One week ago I arrived home from Richland, WA and heard a loud chirping sound coming from behind the closed door of our bedroom. Gabriel was still at work. I thought a bird had come in through our open window. With my arm raised over my face for full facial protection, I eased open the door expecting an assault of Hitchcockian proportion.
Nope. No flutter of wings. No flurry of feathers. No flush of avian frenzy.
Silence. I dropped both my arm and my Tippi Hedren act.
Then, just to my right, a soft "pew, pew, pew" and on top of our dresser, a cardboard box with a towel draped over it. I knew what it was. A confirmatory peek inside revealed three fluffy silvery chicks with salt-and-pepper feather-tipped wings. Two were curious, loud, and active. The third, even to my non-agrarian eyes, looked distressed.
I smiled at the thought of raising some chickens, then I smiled more that Gabriel had brought them home without asking me. It so typified his youthful exuberance--one of the many things I love about him.

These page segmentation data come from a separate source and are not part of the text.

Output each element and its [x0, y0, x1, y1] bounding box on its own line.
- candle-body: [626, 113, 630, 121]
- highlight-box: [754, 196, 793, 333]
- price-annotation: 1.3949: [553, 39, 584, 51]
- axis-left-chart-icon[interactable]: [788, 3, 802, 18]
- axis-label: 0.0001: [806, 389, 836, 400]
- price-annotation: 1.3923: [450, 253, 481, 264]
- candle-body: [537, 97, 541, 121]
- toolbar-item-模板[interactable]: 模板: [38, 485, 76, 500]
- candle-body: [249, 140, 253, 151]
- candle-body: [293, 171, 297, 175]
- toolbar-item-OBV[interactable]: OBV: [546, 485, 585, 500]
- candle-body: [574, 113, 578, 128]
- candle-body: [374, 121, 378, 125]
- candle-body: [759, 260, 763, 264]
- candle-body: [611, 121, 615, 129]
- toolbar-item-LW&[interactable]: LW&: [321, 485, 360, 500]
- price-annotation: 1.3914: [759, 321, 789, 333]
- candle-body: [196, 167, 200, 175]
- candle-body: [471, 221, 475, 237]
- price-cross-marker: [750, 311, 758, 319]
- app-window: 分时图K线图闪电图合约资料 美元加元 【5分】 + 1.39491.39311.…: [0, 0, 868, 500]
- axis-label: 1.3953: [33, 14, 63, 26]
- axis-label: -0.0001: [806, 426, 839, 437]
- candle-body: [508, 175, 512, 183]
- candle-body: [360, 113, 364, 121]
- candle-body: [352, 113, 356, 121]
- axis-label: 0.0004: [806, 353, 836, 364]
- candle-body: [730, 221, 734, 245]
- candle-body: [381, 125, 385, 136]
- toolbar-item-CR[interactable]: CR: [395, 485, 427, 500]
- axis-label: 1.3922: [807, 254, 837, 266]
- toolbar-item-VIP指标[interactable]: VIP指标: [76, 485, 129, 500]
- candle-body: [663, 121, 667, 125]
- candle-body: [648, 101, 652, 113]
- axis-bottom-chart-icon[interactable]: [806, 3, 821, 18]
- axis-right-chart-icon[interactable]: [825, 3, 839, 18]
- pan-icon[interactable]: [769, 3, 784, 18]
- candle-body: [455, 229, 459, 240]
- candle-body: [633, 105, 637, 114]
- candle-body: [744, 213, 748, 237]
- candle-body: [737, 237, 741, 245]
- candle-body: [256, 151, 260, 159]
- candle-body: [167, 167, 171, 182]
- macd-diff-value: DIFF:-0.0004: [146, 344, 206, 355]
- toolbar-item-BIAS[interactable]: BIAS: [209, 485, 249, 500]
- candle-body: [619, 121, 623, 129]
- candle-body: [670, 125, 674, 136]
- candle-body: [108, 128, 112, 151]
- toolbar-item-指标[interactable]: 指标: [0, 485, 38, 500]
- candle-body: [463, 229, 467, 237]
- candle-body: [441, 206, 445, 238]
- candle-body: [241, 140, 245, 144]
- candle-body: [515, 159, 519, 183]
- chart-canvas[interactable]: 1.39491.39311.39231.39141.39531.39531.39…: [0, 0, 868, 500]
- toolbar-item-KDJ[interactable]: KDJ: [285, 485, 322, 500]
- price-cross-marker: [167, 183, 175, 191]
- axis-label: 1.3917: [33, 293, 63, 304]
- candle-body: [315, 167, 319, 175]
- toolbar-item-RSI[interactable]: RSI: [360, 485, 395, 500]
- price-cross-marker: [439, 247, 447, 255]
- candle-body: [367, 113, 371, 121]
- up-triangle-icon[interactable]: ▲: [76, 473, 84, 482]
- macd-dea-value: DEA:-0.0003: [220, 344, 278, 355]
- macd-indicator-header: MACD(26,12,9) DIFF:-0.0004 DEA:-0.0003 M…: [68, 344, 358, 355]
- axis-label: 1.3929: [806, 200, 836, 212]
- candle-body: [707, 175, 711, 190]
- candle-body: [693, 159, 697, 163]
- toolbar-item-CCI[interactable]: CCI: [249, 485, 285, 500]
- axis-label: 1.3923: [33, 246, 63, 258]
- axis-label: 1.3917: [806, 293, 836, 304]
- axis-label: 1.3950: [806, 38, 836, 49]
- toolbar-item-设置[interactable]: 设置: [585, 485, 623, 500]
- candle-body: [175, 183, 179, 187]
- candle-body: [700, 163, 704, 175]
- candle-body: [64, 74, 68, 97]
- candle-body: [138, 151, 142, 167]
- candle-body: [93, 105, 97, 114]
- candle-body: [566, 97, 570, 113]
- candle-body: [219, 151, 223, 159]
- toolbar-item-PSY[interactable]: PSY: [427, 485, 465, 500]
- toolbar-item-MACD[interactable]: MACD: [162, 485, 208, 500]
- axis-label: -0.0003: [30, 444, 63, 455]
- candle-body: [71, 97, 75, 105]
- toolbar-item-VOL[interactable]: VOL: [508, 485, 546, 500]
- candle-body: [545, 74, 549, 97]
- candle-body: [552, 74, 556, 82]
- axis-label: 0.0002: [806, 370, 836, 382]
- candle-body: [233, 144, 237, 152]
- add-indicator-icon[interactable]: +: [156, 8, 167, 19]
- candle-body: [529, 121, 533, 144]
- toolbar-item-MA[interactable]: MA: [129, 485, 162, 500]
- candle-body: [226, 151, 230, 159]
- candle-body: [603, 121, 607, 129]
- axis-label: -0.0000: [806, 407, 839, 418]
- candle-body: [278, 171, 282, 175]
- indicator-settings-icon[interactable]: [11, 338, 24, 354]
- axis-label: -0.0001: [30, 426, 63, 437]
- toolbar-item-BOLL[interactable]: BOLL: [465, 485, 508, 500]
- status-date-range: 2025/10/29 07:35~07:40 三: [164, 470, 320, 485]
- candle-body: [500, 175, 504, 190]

My smile lasted only briefly as my Hippocratic instincts kicked in. I clearly had a sick chick on my hands. In a flash I was at the computer asking the all-knowing GOOGLE what could be wrong. A mere
0.12 seconds later I was introduced to
mypetchicken.com and in a few clicks surmised that they were cold. I quickly directed a reading lamp over the box and returned to the computer. When Gabriel arrived home, we hugged, basking in the warm glow of new parenthood and 200 watts of halogen, and we smiled down on our new brood.
A few hours at the computer had yielded the following:
- Apparently, raising hens is all the rage. Gabriel and I had unknowingly and overnight become urban chic(k).
- Seattle allows up to 3 hens per single family home. No roosters!
- We were signed up for a "City Chickens 101" class at Seattle Tilth so that we might learn from and socialize with our new chicken-raising coterie.
- Our copy of "Raising Chickens for Dummies" would arrive in two days--no I am NOT kidding.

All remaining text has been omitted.